Open colleenXu opened 7 months ago
**[EDIT: PAUSE FOR DISCUSSION. NEEDS MORE INVESTIGATION ON WHAT THE SPEC IS, based on [Eric's reply in Translator Slack](https://ncatstranslator.slack.com/archives/C0156TX0VB2/p1711424472142189)]**
Previously, we implemented QNode `is_set` behavior ([original issue](https://github.com/biothings/biothings_explorer/issues/341), [behavior with ID/node-expansion](https://github.com/biothings/biothings_explorer/issues/555)).

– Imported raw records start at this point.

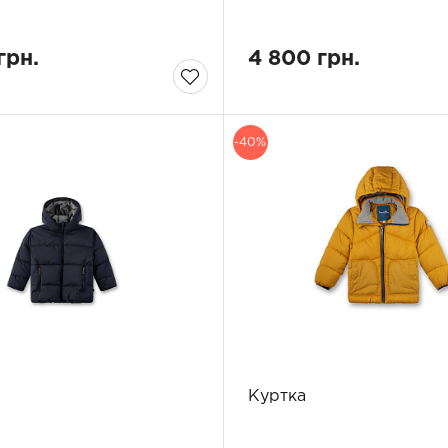
грн.
4 800 грн.
-40%
Куртка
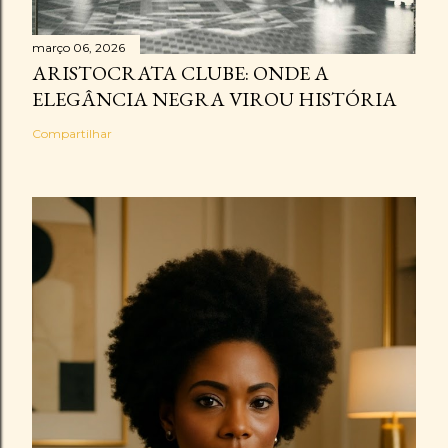
março 06, 2026
ARISTOCRATA CLUBE: ONDE A
ELEGÂNCIA NEGRA VIROU HISTÓRIA
Compartilhar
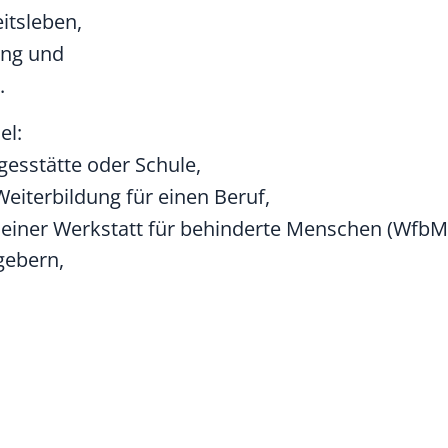
itsleben,
ung und
.
el:
esstätte oder Schule,
eiterbildung für einen Beruf,
 einer Werkstatt für behinderte Menschen (WfbM
gebern,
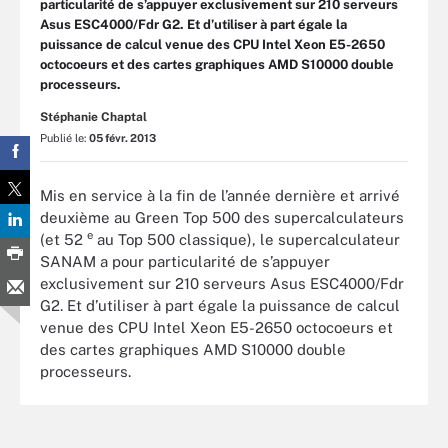
particularité de s’appuyer exclusivement sur 210 serveurs
Asus ESC4000/Fdr G2. Et d’utiliser à part égale la
puissance de calcul venue des CPU Intel Xeon E5-2650
octocoeurs et des cartes graphiques AMD S10000 double
processeurs.
Stéphanie Chaptal
Publié le:
05 févr. 2013
Mis en service à la fin de l’année dernière et arrivé
deuxième au Green Top 500 des supercalculateurs
e
(et 52
au Top 500 classique), le supercalculateur
SANAM a pour particularité de s’appuyer
exclusivement sur 210 serveurs Asus ESC4000/Fdr
G2. Et d’utiliser à part égale la puissance de calcul
venue des CPU Intel Xeon E5-2650 octocoeurs et
des cartes graphiques AMD S10000 double
processeurs.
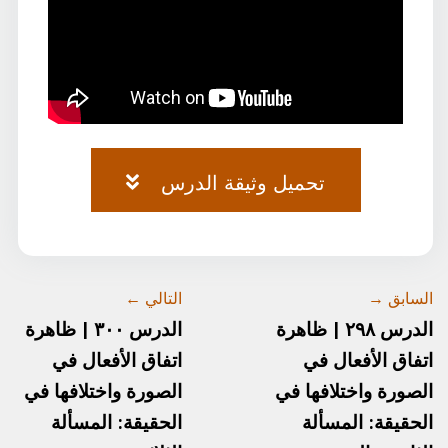
تحميل وثيقة الدرس
وثيقة-الصرف-٧٥.pdf
السابق →
التالي ←
الدرس ٢٩٨ | ظاهرة
الدرس ٣٠٠ | ظاهرة
اتفاق الأفعال في
اتفاق الأفعال في
الصورة واختلافها في
الصورة واختلافها في
الحقيقة: المسألة
الحقيقة: المسألة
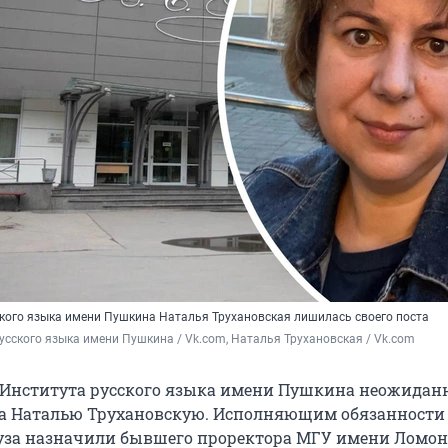
ского языка имени Пушкина Наталья Трухановская лишилась своего поста
усского языка имени Пушкина / Vk.com, Наталья Трухановская / Vk.com
 Института русского языка имени Пушкина неожидан
а Наталью Трухановскую. Исполняющим обязанности
уза назначили бывшего проректора МГУ имени Ломон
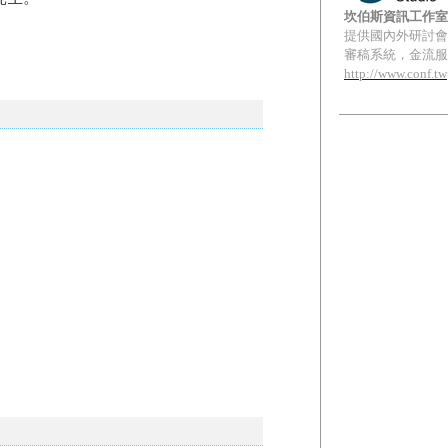
坎伯斯資訊工作室
提供國內外研討會
審稿系統，金流服務
http://www.conf.tw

* default behavior (property missing or `is_set: false`): each result has 1 KG node bound to each QNode
* but if a QNode has `is_set: true`, a result can have >= 1 KG node bound to that QNode. AKA there's a merging/consolidation.
### Feature
In TRAPI 1.5, `is_set` is replaced with `set_interpretation`, which has more explicit rules for results-assembly ([PR](https://github.com/NCATSTranslator/ReasonerAPI/pull/475/files), lines [881](https://github.com/NCATSTranslator/ReasonerAPI/blob/2b7a0e0a18b1ee97b0ab0c5d6283ab86b83ce12b/TranslatorReasonerAPI.yaml#L881)-896). It's an optional property with string values (enum).

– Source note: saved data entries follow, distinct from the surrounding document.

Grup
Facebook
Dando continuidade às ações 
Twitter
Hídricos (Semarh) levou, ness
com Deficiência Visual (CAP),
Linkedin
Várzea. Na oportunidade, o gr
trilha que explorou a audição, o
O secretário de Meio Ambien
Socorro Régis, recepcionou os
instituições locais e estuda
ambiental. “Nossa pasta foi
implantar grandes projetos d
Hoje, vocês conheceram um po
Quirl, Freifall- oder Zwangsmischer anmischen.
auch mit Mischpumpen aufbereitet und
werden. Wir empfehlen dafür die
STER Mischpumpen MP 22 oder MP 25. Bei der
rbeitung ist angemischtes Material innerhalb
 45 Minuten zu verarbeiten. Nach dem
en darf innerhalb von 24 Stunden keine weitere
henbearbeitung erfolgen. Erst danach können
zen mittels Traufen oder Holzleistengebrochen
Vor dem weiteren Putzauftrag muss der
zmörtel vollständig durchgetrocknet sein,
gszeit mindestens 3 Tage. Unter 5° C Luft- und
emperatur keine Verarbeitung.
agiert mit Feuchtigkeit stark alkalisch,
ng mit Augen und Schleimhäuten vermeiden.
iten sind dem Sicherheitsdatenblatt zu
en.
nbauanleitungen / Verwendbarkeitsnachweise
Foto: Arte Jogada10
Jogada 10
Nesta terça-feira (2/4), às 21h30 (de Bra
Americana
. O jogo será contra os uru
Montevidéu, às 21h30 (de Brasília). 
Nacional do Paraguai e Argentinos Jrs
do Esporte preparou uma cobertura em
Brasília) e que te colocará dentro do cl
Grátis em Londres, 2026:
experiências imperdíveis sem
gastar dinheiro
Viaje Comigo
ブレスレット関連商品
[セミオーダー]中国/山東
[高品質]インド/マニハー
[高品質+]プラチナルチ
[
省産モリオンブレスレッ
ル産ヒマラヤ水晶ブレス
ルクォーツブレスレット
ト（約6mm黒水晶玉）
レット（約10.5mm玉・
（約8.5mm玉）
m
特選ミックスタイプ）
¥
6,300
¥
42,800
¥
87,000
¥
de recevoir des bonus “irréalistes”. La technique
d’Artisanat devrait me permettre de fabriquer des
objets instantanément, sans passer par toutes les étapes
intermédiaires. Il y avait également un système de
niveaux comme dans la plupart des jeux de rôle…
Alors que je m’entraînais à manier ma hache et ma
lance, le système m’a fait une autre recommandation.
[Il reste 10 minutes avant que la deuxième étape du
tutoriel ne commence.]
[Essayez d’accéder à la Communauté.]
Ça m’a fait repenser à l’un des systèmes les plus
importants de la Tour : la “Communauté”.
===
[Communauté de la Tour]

* default behavior (property missing or null) == "BATCH": same as before, each result has 1 KG node bound to each QNode
* "MANY": same as previous `is_set: true` behavior.
* Note: This new specification only seems to cover when QNodes have multiple starting IDs. But I'd like to keep our current use of `is_set:true` / `set_interpretation: MANY` on QNodes with no starting IDs to merge/consolidate results.
* "ALL": **new behavior**. This should only be set on QNodes that have multiple starting IDs/entities. Similar to the "MANY" behavior, but only keep results that contain all starting IDs/entities.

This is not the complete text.